No (sustained) current will never flow through a path unless there is also a return path. There must be a circuit -- literally a closed path. There is no circuit in this instance. The potential on either side of the connection is the same simply because the wire joins the two sides. Nothing that you hang onto either side can change that unless it provides another path between the two sides and connects at a location with a different potential on at least one of the sides.

The currents in each side of the indicated connection will be totally independent and self-contained.

You could remove the connection entirely and the circuit behavior would be unchanged, although it might cause some consternation for the technician who would have to build completely isolated "floating" power supplies for each side (the circles and diamonds on a circuit diagram conceal a lot of the practicalities of building real sources for circuits ).

9. Nov 16, 2016

### CWatters

It can't. gneil has given you the best reasons why not but...

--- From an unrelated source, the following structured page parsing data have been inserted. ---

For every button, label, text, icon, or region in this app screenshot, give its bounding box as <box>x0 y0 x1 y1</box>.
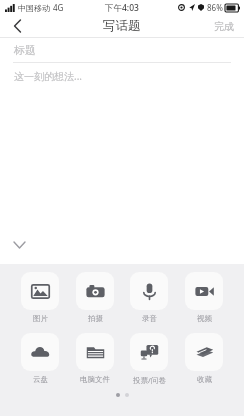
button[interactable]: Poll or survey <box>124 333 174 385</box>
button[interactable]: Computer files <box>70 333 120 384</box>
button[interactable]: Cloud drive <box>15 333 65 384</box>
staticText: 4G <box>53 2 64 13</box>
staticText: 收藏 <box>197 375 212 384</box>
staticText: 86% <box>207 2 223 13</box>
button[interactable]: 完成 <box>204 16 244 37</box>
button[interactable]: Record audio <box>124 272 174 323</box>
staticText: 图片 <box>33 314 48 323</box>
staticText: 电脑文件 <box>80 375 110 384</box>
button[interactable]: Camera <box>70 272 120 323</box>
button[interactable]: Favorites <box>179 333 229 384</box>
button[interactable]: Video <box>179 272 229 323</box>
staticText: 这一刻的想法... <box>14 69 83 83</box>
staticText: 中国移动 <box>18 3 50 13</box>
staticText: 下午4:03 <box>105 2 139 14</box>
button[interactable]: 标题 <box>0 38 244 62</box>
staticText: 拍摄 <box>88 314 103 323</box>
staticText: 视频 <box>197 314 212 323</box>
staticText: 完成 <box>214 20 234 33</box>
staticText: 标题 <box>14 43 36 57</box>
button[interactable]: Image <box>15 272 65 323</box>
button[interactable]: Collapse keyboard <box>6 232 32 258</box>
staticText: 投票/问卷 <box>133 375 166 385</box>
staticText: 云盘 <box>33 375 48 384</box>
staticText: 录音 <box>142 314 157 323</box>
staticText: 写话题 <box>103 18 141 34</box>
button[interactable]: Back <box>0 15 34 37</box>
button[interactable]: 这一刻的想法... <box>0 63 244 89</box>
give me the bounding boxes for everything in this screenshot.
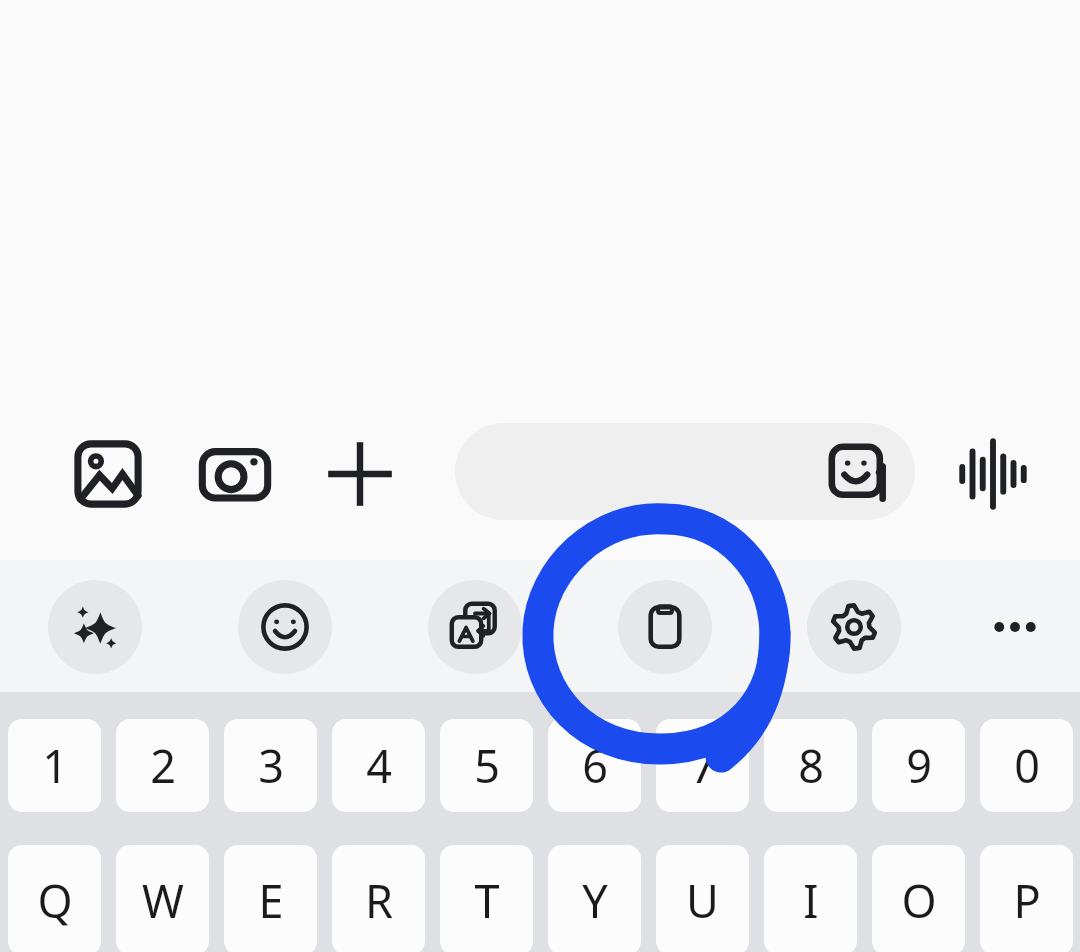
staticText: 9 <box>906 735 932 796</box>
button[interactable]: U <box>656 845 749 952</box>
button[interactable]: O <box>872 845 965 952</box>
button[interactable]: 2 <box>116 719 209 812</box>
button[interactable]: Settings <box>807 580 901 674</box>
button[interactable]: AI suggestions <box>48 580 142 674</box>
staticText: 6 <box>582 735 608 796</box>
button[interactable]: 9 <box>872 719 965 812</box>
staticText: I <box>803 870 819 931</box>
button[interactable]: Emoji <box>238 580 332 674</box>
staticText: 5 <box>474 735 500 796</box>
button[interactable]: T <box>440 845 533 952</box>
staticText: Q <box>37 870 73 931</box>
staticText: T <box>474 870 500 931</box>
button[interactable]: 3 <box>224 719 317 812</box>
button[interactable]: Translate <box>428 580 522 674</box>
button[interactable]: More options <box>970 582 1060 672</box>
button[interactable]: 7 <box>656 719 749 812</box>
button[interactable] <box>455 423 915 520</box>
button[interactable]: Clipboard <box>618 580 712 674</box>
button[interactable]: R <box>332 845 425 952</box>
button[interactable]: Add attachment <box>317 431 403 517</box>
button[interactable]: Y <box>548 845 641 952</box>
staticText: O <box>901 870 937 931</box>
staticText: 2 <box>150 735 176 796</box>
button[interactable]: Camera <box>192 431 278 517</box>
button[interactable]: Voice message <box>952 433 1034 515</box>
button[interactable]: 6 <box>548 719 641 812</box>
button[interactable]: 5 <box>440 719 533 812</box>
button[interactable]: Gallery <box>65 431 151 517</box>
staticText: W <box>142 870 184 931</box>
staticText: 0 <box>1014 735 1040 796</box>
staticText: Y <box>582 870 608 931</box>
button[interactable]: 0 <box>980 719 1073 812</box>
button[interactable]: 1 <box>8 719 101 812</box>
staticText: R <box>365 870 393 931</box>
staticText: P <box>1013 870 1041 931</box>
button[interactable]: I <box>764 845 857 952</box>
staticText: 4 <box>366 735 392 796</box>
staticText: U <box>686 870 719 931</box>
button[interactable]: P <box>980 845 1073 952</box>
button[interactable]: Q <box>8 845 101 952</box>
staticText: 8 <box>798 735 824 796</box>
staticText: 1 <box>42 735 68 796</box>
staticText: 7 <box>690 735 716 796</box>
staticText: 3 <box>258 735 284 796</box>
staticText: E <box>258 870 284 931</box>
button[interactable]: W <box>116 845 209 952</box>
button[interactable]: Stickers <box>819 434 899 514</box>
button[interactable]: 4 <box>332 719 425 812</box>
button[interactable]: 8 <box>764 719 857 812</box>
button[interactable]: E <box>224 845 317 952</box>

Try applying KCL to the voltage source Vs. Io must flow in both terminals. eg out of the +ve and into the -ve terminal. That means Io must flow into and out of the node in the red circle. Similar applies on the right hand side.

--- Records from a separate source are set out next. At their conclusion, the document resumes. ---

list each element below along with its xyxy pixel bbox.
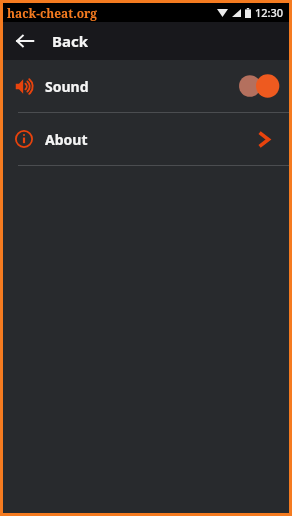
staticText: Back xyxy=(52,31,89,51)
button[interactable]: About xyxy=(3,113,289,165)
staticText: 12:30 xyxy=(255,5,284,20)
staticText: hack-cheat.org xyxy=(7,5,98,21)
staticText: Sound xyxy=(45,77,89,96)
button[interactable]: Sound toggle, on xyxy=(235,71,279,101)
button[interactable]: Sound xyxy=(3,60,289,112)
button[interactable]: Back xyxy=(10,26,40,56)
staticText: About xyxy=(45,130,88,149)
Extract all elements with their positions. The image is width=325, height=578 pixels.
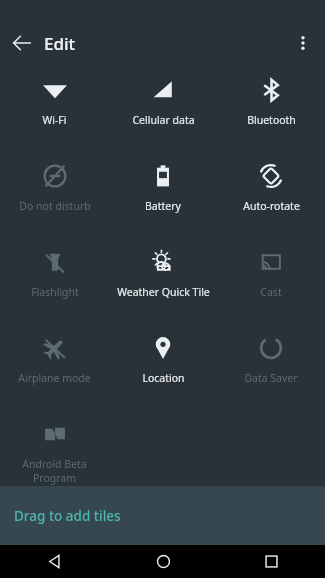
staticText: Location: [142, 371, 185, 385]
staticText: Bluetooth: [247, 113, 296, 127]
staticText: Wi-Fi: [42, 113, 67, 127]
button[interactable]: Flashlight: [0, 234, 109, 320]
button[interactable]: Home: [109, 545, 217, 578]
staticText: Cellular data: [132, 113, 195, 127]
button[interactable]: Auto-rotate: [217, 148, 325, 234]
staticText: Data Saver: [244, 371, 298, 385]
staticText: Do not disturb: [19, 199, 91, 213]
button[interactable]: Battery: [109, 148, 217, 234]
button[interactable]: Weather Quick Tile: [109, 234, 217, 320]
button[interactable]: Wi-Fi: [0, 62, 109, 148]
button[interactable]: Bluetooth: [217, 62, 325, 148]
button[interactable]: Cellular data: [109, 62, 217, 148]
button[interactable]: Android Beta Program: [0, 406, 109, 486]
button[interactable]: Data Saver: [217, 320, 325, 406]
staticText: Cast: [260, 285, 282, 299]
button[interactable]: Location: [109, 320, 217, 406]
button[interactable]: Do not disturb: [0, 148, 109, 234]
button[interactable]: Airplane mode: [0, 320, 109, 406]
staticText: Android Beta Program: [2, 457, 107, 485]
staticText: Weather Quick Tile: [117, 285, 210, 299]
button[interactable]: Cast: [217, 234, 325, 320]
button[interactable]: More options: [281, 24, 325, 62]
staticText: Edit: [44, 32, 76, 55]
staticText: Flashlight: [31, 285, 79, 299]
button[interactable]: Recents: [217, 545, 325, 578]
button[interactable]: Drag to add tiles: [0, 486, 325, 545]
staticText: Drag to add tiles: [14, 507, 121, 525]
staticText: Airplane mode: [18, 371, 91, 385]
button[interactable]: Back: [0, 24, 44, 62]
staticText: Battery: [145, 199, 181, 213]
staticText: Auto-rotate: [243, 199, 300, 213]
button[interactable]: Back: [0, 545, 109, 578]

So the correct KCL equation for the red node is..

+Io + (-Io) + αIo + (-αIo) = 0

10. Nov 17, 2016

### Staff: Mentor

That doesn't look right, not with $R_3=R_4$.

(Though it may be a reasonable approximation were $R_3≫R_4$.)

11. Nov 17, 2016

### Reverend Shabazz

Hah, I could imagine! I'm actually interested to learn more about this stuff. I work in a completely unrelated field, but I want to increase my knowledge of how circuits are developed, so I'm trying to learn these things on my own.

Ok, I agree with you in that the two sides are independent insofar as the potential is the same on both sides of that connecting wire. I guess when doing problems like this that is an assumption that one has to make -- namely that the circuit is already in an equilibrium state. So in this case, for instance, it seems to me that one could juice up one side of the connecting wire with electrons such that it is at a higher potential relative to the other side and, hence, create a flow across the connecting wire. But, agreeably, that isn't part of the problem, so there shouldn't be any flow across the connecting wire.